PROMPT
Please make an exact copy of the listing, without the pictures.

INPUT DATA
- - - - -

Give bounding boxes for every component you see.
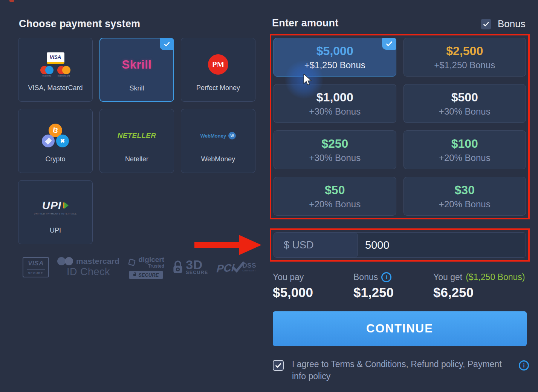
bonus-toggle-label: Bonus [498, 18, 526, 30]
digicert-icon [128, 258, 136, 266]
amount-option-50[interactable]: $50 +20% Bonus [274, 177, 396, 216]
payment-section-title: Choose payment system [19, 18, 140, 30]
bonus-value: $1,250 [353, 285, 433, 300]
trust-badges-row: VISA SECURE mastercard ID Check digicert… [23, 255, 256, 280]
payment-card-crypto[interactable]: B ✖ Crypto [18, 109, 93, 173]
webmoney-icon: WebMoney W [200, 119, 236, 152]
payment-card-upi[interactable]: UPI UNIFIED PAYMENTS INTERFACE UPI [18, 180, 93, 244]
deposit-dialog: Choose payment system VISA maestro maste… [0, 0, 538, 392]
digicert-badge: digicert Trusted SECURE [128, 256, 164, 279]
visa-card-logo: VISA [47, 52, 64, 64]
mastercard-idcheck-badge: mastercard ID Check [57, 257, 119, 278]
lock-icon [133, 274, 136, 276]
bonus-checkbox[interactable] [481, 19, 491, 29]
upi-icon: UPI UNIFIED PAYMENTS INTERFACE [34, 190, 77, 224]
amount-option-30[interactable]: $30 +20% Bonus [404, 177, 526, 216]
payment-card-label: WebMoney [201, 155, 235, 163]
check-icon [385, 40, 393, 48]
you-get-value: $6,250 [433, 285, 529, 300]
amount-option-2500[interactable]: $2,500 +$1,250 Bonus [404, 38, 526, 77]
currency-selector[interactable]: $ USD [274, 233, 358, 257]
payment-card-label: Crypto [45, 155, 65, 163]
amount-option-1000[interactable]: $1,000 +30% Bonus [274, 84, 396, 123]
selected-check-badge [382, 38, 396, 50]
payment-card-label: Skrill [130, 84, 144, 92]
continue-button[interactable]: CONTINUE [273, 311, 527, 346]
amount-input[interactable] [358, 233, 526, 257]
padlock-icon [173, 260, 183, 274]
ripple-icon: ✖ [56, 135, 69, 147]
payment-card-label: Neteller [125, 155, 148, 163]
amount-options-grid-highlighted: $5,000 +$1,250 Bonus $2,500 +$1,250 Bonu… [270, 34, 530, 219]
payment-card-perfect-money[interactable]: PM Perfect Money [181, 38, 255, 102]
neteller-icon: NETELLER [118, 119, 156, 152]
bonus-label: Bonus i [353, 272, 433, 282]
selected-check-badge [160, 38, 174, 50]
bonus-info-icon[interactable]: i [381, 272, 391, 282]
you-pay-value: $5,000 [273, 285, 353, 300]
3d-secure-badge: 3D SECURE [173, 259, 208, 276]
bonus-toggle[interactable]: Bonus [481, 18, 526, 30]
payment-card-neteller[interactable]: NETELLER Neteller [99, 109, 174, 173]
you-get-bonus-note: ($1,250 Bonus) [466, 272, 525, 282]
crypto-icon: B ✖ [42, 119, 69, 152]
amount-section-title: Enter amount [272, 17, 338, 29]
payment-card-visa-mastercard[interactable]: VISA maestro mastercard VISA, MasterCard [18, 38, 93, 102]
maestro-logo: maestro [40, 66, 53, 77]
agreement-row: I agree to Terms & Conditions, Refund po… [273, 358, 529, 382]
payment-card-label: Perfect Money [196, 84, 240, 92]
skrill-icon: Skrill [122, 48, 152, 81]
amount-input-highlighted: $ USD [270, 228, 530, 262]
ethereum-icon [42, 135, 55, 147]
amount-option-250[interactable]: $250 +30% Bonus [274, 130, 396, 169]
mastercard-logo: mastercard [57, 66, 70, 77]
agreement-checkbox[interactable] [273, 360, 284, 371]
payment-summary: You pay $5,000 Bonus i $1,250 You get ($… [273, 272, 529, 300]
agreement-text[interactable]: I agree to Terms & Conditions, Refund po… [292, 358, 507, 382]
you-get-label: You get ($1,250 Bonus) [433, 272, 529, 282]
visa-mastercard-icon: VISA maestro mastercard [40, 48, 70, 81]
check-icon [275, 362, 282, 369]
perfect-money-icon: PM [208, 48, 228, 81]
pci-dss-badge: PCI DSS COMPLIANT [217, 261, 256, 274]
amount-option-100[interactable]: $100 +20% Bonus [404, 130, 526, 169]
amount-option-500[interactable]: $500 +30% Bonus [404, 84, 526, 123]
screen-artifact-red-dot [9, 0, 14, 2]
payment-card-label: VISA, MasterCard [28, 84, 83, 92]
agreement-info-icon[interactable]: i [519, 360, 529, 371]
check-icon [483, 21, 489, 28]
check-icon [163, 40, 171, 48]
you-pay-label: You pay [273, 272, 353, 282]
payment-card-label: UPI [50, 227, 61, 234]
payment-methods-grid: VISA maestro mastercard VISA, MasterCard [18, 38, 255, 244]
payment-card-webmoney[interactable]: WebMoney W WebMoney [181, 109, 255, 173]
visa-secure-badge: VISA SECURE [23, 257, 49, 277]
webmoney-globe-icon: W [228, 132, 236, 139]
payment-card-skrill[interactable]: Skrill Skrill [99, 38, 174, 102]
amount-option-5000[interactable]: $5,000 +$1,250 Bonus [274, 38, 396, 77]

- - - - -

EXERCISE RESULT
Give bounding boxes for every component you see.
bonus-toggle-label: Bonus [498, 18, 526, 30]
digicert-icon [128, 258, 136, 266]
amount-option-50[interactable]: $50 +20% Bonus [274, 177, 396, 216]
payment-section-title: Choose payment system [19, 18, 140, 30]
bonus-value: $1,250 [353, 285, 433, 300]
trust-badges-row: VISA SECURE mastercard ID Check digicert… [23, 255, 256, 280]
payment-card-crypto[interactable]: B ✖ Crypto [18, 109, 93, 173]
webmoney-icon: WebMoney W [200, 119, 236, 152]
payment-card-upi[interactable]: UPI UNIFIED PAYMENTS INTERFACE UPI [18, 180, 93, 244]
deposit-dialog: Choose payment system VISA maestro maste… [0, 0, 538, 392]
digicert-badge: digicert Trusted SECURE [128, 256, 164, 279]
visa-card-logo: VISA [47, 52, 64, 64]
mastercard-idcheck-badge: mastercard ID Check [57, 257, 119, 278]
lock-icon [133, 274, 136, 276]
bonus-checkbox[interactable] [481, 19, 491, 29]
upi-icon: UPI UNIFIED PAYMENTS INTERFACE [34, 190, 77, 224]
amount-option-30[interactable]: $30 +20% Bonus [404, 177, 526, 216]
payment-card-label: WebMoney [201, 155, 235, 163]
check-icon [385, 40, 393, 48]
you-get-value: $6,250 [433, 285, 529, 300]
amount-option-2500[interactable]: $2,500 +$1,250 Bonus [404, 38, 526, 77]
currency-selector[interactable]: $ USD [274, 233, 358, 257]
payment-card-label: Crypto [45, 155, 65, 163]
amount-option-1000[interactable]: $1,000 +30% Bonus [274, 84, 396, 123]
selected-check-badge [382, 38, 396, 50]
payment-card-label: Skrill [130, 84, 144, 92]
continue-button[interactable]: CONTINUE [273, 311, 527, 346]
amount-input[interactable] [358, 233, 526, 257]
padlock-icon [173, 260, 183, 274]
ripple-icon: ✖ [56, 135, 69, 147]
payment-card-label: Neteller [125, 155, 148, 163]
amount-options-grid-highlighted: $5,000 +$1,250 Bonus $2,500 +$1,250 Bonu… [270, 34, 530, 219]
payment-card-perfect-money[interactable]: PM Perfect Money [181, 38, 255, 102]
neteller-icon: NETELLER [118, 119, 156, 152]
bonus-label: Bonus i [353, 272, 433, 282]
selected-check-badge [160, 38, 174, 50]
bonus-info-icon[interactable]: i [381, 272, 391, 282]
you-pay-value: $5,000 [273, 285, 353, 300]
3d-secure-badge: 3D SECURE [173, 259, 208, 276]
bonus-toggle[interactable]: Bonus [481, 18, 526, 30]
payment-card-neteller[interactable]: NETELLER Neteller [99, 109, 174, 173]
you-get-bonus-note: ($1,250 Bonus) [466, 272, 525, 282]
crypto-icon: B ✖ [42, 119, 69, 152]
amount-section-title: Enter amount [272, 17, 338, 29]
payment-card-visa-mastercard[interactable]: VISA maestro mastercard VISA, MasterCard [18, 38, 93, 102]
maestro-logo: maestro [40, 66, 53, 77]
agreement-row: I agree to Terms & Conditions, Refund po… [273, 358, 529, 382]
payment-card-label: Perfect Money [196, 84, 240, 92]
skrill-icon: Skrill [122, 48, 152, 81]
amount-input-highlighted: $ USD [270, 228, 530, 262]
ethereum-icon [42, 135, 55, 147]
amount-option-250[interactable]: $250 +30% Bonus [274, 130, 396, 169]
mastercard-logo: mastercard [57, 66, 70, 77]
agreement-checkbox[interactable] [273, 360, 284, 371]
payment-summary: You pay $5,000 Bonus i $1,250 You get ($… [273, 272, 529, 300]
agreement-text[interactable]: I agree to Terms & Conditions, Refund po… [292, 358, 507, 382]
you-get-label: You get ($1,250 Bonus) [433, 272, 529, 282]
visa-mastercard-icon: VISA maestro mastercard [40, 48, 70, 81]
check-icon [275, 362, 282, 369]
perfect-money-icon: PM [208, 48, 228, 81]
pci-dss-badge: PCI DSS COMPLIANT [217, 261, 256, 274]
amount-option-100[interactable]: $100 +20% Bonus [404, 130, 526, 169]
amount-option-500[interactable]: $500 +30% Bonus [404, 84, 526, 123]
screen-artifact-red-dot [9, 0, 14, 2]
payment-card-label: VISA, MasterCard [28, 84, 83, 92]
agreement-info-icon[interactable]: i [519, 360, 529, 371]
check-icon [483, 21, 489, 28]
check-icon [163, 40, 171, 48]
you-pay-label: You pay [273, 272, 353, 282]
payment-card-label: UPI [50, 227, 61, 234]
payment-methods-grid: VISA maestro mastercard VISA, MasterCard [18, 38, 255, 244]
payment-card-webmoney[interactable]: WebMoney W WebMoney [181, 109, 255, 173]
visa-secure-badge: VISA SECURE [23, 257, 49, 277]
webmoney-globe-icon: W [228, 132, 236, 139]
payment-card-skrill[interactable]: Skrill Skrill [99, 38, 174, 102]
amount-option-5000[interactable]: $5,000 +$1,250 Bonus [274, 38, 396, 77]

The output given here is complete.